Ginny Mancini dies; big-band singer, L.A. philanthropist and widow of composer Henry Mancini

Ginny Mancini at her Holmby Hills home.
Ginny Mancini at her Holmby Hills home.
(Los Angeles Times)

Ginny Mancini, a jazz singer in the heyday of the big-band era who became a generous benefactor to the concert halls of L.A. as well as the city’s small and often struggling music academies for children, has died at her home in Malibu.

One of Hollywood’s leading philanthropists, Mancini died Oct. 25. She was 97.

In the postwar era, she joined band leader Mel Torme right out of Los Angeles City College, then threw in with the Tex Beneke Orchestra as a member of the Mello-Larks. Beneke had recently taken over the Glenn Miller Orchestra and was looking for fresh talent. He found it in the young jazz singer, as well as an uber-talented pianist and arranger named Henry Mancini.

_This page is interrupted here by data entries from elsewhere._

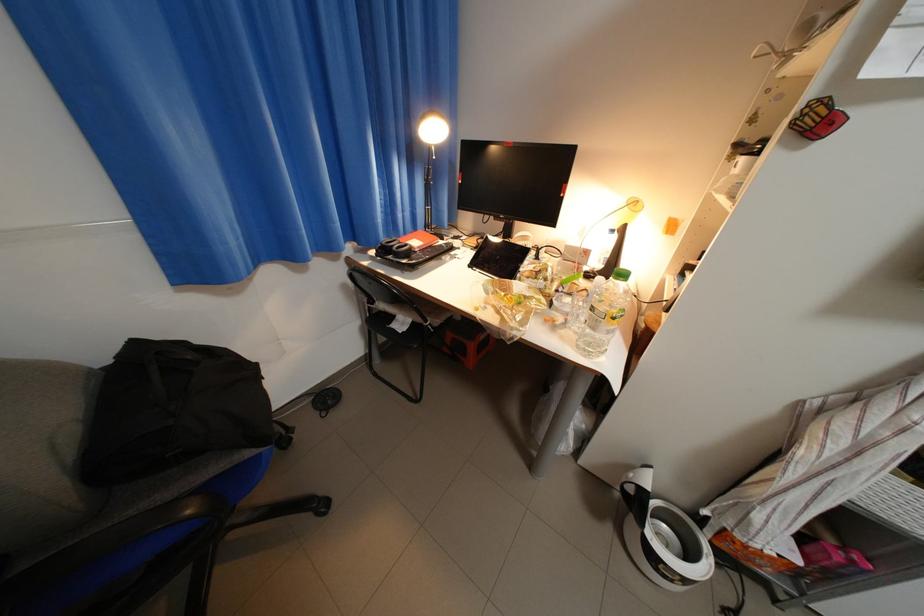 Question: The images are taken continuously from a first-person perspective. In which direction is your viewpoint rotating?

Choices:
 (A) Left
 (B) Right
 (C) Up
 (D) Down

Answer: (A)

The two married in 1947. Henry Mancini’s career would soon skyrocket, establishing him as one of the most popular and best-known film and TV composers of the 20th century, with 72 Grammy and 18 Oscar nominations.


While Henry Mancini was writing scores for films such as “Breakfast at Tiffany’s,” “The Pink Panther” and the “Peter Gunn” TV series, Ginny Mancini threw herself into causes. She founded a group that raised millions to help support singers who’d fallen on hard times, served as president of a Los Angeles music academy that encouraged young musicians and was an honorary director at the L.A. Philharmonic.

Late in life, Ginny Mancini received a letter from a Boyle Heights nonprofit that caught her attention. She’s never heard of it, but the image of the converted cottage was arresting. It was the sort of place, she later told Times columnist Steve Lopez, that she wished should she could have escaped to as a child. The young students, she imagined, , were much like she’d been — struggling but talented.

She wrote the first of several checks to the Neighborhood Music School. When she visited the tidy academy, with its largely Latino student body, she was struck by its warmth.

“I was able to relate it to my childhood and how much I would have appreciated that school,” she said. “It really resonated for me.”

She was born Virginia O’Connor in Los Angeles on July 25, 1924, and her childhood was one of upheaval. Her father was from Ireland and her mother from Mexico, and the two had met while picking cherries in the San Fernando Valley. The marriage fell apart and a young Ginny was raised speaking Spanish, nurtured by a loving grandmother and great-grandmother who came from what she called “a long line of strong Mexican women.”

The family moved frequently and Ginny helped out wherever they landed — an ice cone factory in Boyle Heights, a dry cleaners in Hollywood, a sheet metal factory in San Pedro.

As a child, she learned to play piano and went on to sing at El Monte High School and L.A. City College before joining Torme and, later, Beneke. In the 1950s, she sang in movie studio choruses and on TV variety programs such as the “Red Skelton Show” and the “Judy Garland Show.”

She went on to found the Society of Singers, a nonprofit for struggling musicians, and served as president of the Henry Mancini Institute, an L.A. academy that encouraged young musicians. She was also an honorary life director at the Los Angeles Philharmonic.

Mancini is survived by two daughters, Monica and Felice; a son, Chris; two grandchildren; and one great-granddaughter. Henry Mancini died of cancer in 1994. All three of her children are involved with music.